Integration with Symmetric Memory#
Because CUDA IPC and RDMA one-sided write share the same put/get programming model — both operate on a remote virtual address without receiver participation — the symmetric memory layer can store IPC pointers and RDMA remote addresses side by side in a single data structure. At runtime, the library checks whether the target PE resides on the same node. If so, it writes directly through the IPC pointer over NVLink; otherwise, it enqueues the request to the proxy thread for RDMA delivery. This routing is transparent to the caller, and the performance difference is substantial: NVLink IPC transfers can reach ~2971 Gbps (78% of H100 NVLink peak), as shown in the NVLink IPC benchmark.
For implementation details, see symmetric.h in Libefaxx.
Simple NVSHMEM Implementation#
With all the building blocks in place — RDMA transport, topology discovery,
bootstrap, proxy thread, symmetric memory, GPUDirect RDMA, and CUDA IPC — we
can assemble a minimal NVSHMEM-like API. The goal is to provide familiar
shmem_* functions that CUDA kernels call directly, while the library
transparently handles intra-node vs. inter-node routing underneath.
API Surface#
The host-side API mirrors NVSHMEM’s structure:
shmem_init/shmem_finalize— bootstrap MPI, discover topology, create EFA endpoints, and establish connections.shmem_malloc/shmem_free— allocate symmetric memory with DMA-BUF registration, exchange RDMA keys viaMPI_Sendrecv, and exchange CUDA IPC handles among local ranks.shmem_my_pe/shmem_n_pes— query the current PE index and total PE count.shmem_barrier_all— global barrier across all PEs.

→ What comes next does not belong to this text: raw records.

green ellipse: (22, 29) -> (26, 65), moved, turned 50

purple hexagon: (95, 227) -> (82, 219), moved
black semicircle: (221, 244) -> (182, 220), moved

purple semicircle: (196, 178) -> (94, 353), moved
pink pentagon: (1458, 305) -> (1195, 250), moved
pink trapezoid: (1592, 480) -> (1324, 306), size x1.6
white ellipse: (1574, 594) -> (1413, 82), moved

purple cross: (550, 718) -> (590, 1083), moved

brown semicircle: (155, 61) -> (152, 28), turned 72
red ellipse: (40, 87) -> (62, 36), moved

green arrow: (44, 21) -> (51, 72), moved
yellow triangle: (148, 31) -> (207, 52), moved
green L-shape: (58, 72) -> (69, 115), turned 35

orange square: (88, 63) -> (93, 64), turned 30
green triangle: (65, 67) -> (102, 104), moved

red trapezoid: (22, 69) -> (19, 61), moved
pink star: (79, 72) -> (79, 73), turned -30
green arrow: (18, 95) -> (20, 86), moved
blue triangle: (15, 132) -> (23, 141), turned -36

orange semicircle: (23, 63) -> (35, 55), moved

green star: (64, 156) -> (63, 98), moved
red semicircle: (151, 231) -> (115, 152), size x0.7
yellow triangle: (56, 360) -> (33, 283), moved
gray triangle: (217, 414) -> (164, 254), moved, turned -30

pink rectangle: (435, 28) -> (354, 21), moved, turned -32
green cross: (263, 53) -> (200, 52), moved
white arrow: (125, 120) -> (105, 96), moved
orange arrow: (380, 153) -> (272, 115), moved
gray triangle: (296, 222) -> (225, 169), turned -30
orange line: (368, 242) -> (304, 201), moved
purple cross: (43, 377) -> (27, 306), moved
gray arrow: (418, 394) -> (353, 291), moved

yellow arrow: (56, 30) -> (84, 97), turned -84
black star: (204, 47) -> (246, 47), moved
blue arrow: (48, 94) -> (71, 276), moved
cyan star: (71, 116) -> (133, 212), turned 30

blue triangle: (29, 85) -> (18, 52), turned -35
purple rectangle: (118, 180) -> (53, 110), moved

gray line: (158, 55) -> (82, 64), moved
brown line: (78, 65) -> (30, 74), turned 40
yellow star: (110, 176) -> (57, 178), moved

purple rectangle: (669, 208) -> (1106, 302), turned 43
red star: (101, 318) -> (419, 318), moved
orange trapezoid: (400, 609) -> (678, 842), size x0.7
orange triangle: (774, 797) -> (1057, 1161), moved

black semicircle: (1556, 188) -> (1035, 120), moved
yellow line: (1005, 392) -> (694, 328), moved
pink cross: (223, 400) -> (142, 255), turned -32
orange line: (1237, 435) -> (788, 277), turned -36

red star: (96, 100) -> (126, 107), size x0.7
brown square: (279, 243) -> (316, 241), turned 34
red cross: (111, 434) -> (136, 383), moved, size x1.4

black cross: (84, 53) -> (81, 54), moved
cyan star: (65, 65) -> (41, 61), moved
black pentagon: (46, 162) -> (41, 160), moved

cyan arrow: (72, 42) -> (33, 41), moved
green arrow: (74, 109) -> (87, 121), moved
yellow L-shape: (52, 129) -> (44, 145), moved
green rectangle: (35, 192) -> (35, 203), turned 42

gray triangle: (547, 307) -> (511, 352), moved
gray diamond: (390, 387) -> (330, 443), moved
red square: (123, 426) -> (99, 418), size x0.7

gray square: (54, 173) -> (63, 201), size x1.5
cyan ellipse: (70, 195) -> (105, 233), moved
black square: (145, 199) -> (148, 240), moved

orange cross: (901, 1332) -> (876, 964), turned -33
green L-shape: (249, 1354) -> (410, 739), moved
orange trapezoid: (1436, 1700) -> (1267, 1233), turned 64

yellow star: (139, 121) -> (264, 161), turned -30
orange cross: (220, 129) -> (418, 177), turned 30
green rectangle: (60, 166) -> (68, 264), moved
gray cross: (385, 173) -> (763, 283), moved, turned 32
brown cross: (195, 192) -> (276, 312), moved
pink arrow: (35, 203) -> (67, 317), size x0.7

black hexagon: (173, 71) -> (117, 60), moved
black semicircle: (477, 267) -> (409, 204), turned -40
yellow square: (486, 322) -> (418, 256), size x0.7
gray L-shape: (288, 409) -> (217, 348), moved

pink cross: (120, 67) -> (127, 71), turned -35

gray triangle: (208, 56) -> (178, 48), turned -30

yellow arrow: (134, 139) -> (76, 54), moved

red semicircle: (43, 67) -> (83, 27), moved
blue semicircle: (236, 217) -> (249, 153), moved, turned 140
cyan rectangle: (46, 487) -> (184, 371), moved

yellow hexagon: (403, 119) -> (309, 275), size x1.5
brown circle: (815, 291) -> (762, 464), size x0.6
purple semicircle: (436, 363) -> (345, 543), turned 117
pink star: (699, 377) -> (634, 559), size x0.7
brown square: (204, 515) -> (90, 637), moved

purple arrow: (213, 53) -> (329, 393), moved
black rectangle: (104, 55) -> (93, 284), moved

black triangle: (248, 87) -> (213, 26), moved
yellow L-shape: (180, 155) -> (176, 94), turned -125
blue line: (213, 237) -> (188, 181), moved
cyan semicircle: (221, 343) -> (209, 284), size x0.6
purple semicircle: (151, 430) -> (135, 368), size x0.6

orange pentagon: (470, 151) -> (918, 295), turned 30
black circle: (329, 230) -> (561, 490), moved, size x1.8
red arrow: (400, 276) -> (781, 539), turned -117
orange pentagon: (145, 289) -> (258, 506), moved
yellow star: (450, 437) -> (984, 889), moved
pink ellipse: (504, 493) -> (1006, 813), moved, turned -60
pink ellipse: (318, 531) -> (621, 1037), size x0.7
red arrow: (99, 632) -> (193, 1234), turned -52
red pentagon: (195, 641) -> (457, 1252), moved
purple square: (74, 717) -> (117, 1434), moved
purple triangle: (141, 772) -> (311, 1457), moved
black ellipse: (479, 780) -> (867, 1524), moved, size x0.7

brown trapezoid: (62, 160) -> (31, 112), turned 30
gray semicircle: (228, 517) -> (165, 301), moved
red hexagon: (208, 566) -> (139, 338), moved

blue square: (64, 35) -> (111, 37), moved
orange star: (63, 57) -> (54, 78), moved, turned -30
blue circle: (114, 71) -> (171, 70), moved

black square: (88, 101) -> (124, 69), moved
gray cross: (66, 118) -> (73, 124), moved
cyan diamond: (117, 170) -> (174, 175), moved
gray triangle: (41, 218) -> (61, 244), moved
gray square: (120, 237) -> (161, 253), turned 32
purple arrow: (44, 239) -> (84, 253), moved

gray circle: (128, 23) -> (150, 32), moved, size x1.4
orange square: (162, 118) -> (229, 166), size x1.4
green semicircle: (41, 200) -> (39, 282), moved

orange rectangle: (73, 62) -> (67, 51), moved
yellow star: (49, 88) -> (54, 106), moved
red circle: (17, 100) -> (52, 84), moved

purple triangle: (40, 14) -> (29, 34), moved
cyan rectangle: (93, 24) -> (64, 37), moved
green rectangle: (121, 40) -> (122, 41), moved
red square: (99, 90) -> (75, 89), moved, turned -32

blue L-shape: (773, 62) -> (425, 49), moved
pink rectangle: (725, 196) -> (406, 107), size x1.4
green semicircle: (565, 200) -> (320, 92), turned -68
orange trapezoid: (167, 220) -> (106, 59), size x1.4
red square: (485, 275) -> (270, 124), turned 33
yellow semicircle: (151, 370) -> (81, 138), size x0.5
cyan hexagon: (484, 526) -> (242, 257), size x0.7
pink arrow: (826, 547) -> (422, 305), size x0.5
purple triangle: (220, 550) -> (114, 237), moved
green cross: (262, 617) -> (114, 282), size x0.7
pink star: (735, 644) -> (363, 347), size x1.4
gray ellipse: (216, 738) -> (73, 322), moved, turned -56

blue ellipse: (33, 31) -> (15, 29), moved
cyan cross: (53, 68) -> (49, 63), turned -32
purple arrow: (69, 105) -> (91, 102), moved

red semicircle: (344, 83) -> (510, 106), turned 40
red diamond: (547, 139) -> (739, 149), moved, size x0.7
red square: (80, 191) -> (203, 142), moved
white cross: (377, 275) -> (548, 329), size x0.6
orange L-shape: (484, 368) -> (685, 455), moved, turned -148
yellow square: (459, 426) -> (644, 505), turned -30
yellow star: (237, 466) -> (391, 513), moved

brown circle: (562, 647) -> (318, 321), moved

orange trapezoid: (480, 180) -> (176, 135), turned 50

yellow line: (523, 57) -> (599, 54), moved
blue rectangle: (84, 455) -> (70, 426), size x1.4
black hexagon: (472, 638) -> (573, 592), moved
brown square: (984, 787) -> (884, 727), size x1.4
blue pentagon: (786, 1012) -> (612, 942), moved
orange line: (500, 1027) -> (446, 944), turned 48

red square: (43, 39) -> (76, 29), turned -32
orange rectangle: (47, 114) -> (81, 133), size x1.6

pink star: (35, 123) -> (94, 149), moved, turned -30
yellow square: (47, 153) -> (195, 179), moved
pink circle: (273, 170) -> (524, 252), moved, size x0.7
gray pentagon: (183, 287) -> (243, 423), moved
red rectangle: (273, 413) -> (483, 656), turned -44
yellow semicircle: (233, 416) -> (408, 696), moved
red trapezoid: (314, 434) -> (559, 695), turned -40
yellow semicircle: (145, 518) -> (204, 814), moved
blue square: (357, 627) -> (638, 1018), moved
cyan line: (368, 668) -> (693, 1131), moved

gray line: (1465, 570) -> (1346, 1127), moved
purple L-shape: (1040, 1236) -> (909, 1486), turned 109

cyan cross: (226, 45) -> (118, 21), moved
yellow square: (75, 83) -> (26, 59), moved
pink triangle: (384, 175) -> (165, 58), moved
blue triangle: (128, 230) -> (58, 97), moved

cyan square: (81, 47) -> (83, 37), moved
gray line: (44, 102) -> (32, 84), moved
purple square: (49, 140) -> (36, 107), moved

On the device side, shmem_int_p (and other typed variants) perform a
one-sided put from within a CUDA kernel. The implementation checks the target
PE’s IPC pointer: if non-null (same node), it writes directly over NVLink;
otherwise, it writes to local symmetric memory, issues a __threadfence_system,
and pushes a request to the proxy thread’s MPSC queue for RDMA delivery. The
blocking variant calls shmem_quiet to wait until the proxy thread confirms
completion.
Example#
The following example demonstrates a simple ring shift — each PE writes its rank to the next PE’s symmetric buffer, equivalent to the NVSHMEM example:
#include <shmem/shmem.cuh>
template <typename Ctx>
__global__ void simple_shift(Ctx ctx, int* target, int mype, int npes) {
int peer = (mype + 1) % npes;
shmem_int_p(ctx, target, mype, peer);
}
int main() {
shmem_init();
int mype = shmem_my_pe();
int npes = shmem_n_pes();
int* target = static_cast<int*>(shmem_malloc(sizeof(int)));
auto ctx = shmem_ctx(target);
simple_shift<<<1, 1>>>(ctx, target, mype, npes);
// ... run proxy thread for inter-node RDMA if needed ...
shmem_barrier_all();
shmem_free(target);
shmem_finalize();
}
For the full API implementation, see shmem.cuh. For the complete working example including proxy thread setup, see the shmem experiment in Libefaxx.
Conclusion#
The goal of this article was to learn how NVSHMEM-like libraries work by building one from scratch. Recent Mixture-of-Experts (MoE) implementations such as DeepEP have shown that high-performance GPU-initiated communication can significantly improve dispatch/combine latency beyond what naive All-to-All collectives achieve. To better understand the technologies behind these projects, I conducted a series of small experiments covering RDMA transport with libfabric, NUMA-aware topology discovery, out-of-band bootstrapping, one-sided communication, MPSC queues for proxy threads, symmetric memory, GPUDirect RDMA via DMA-BUF, and CUDA IPC over NVLink.
I am grateful to the open-source projects referenced throughout this article — NVSHMEM, UCCL, MSCCL++, and DeepEP — whose designs and source code were invaluable in deepening my understanding of RDMA and CUDA communication. This article represents my current understanding, and I welcome any corrections or suggestions. For additional experiments and benchmark results, please refer to the Libefaxx experiments.